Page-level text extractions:
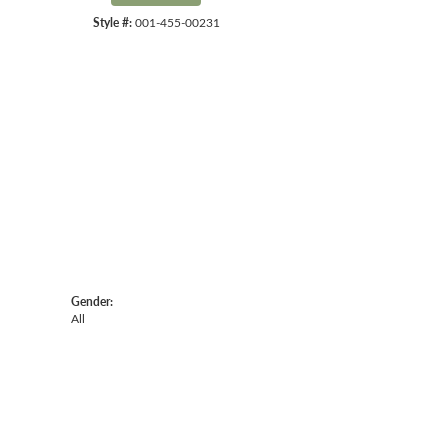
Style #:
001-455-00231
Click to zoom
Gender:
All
--
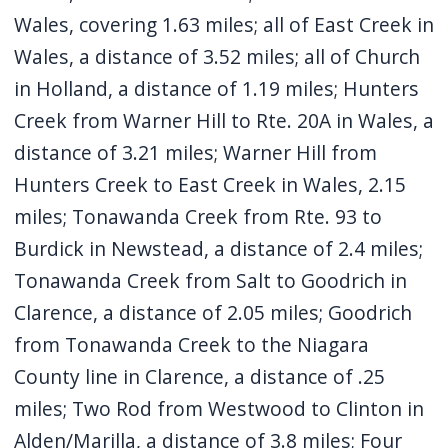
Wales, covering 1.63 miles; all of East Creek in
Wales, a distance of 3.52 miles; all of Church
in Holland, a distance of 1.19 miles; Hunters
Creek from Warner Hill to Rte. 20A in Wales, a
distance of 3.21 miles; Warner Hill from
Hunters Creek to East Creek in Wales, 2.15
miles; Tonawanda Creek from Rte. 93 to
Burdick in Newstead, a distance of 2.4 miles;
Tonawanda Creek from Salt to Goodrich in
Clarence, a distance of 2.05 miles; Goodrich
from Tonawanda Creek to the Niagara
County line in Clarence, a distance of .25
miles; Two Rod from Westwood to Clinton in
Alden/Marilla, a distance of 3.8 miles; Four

= Aim of the task =
Your answer should be the number of lines in the records that contain the word "from", with nothing added.

= Answer to the exercise =
6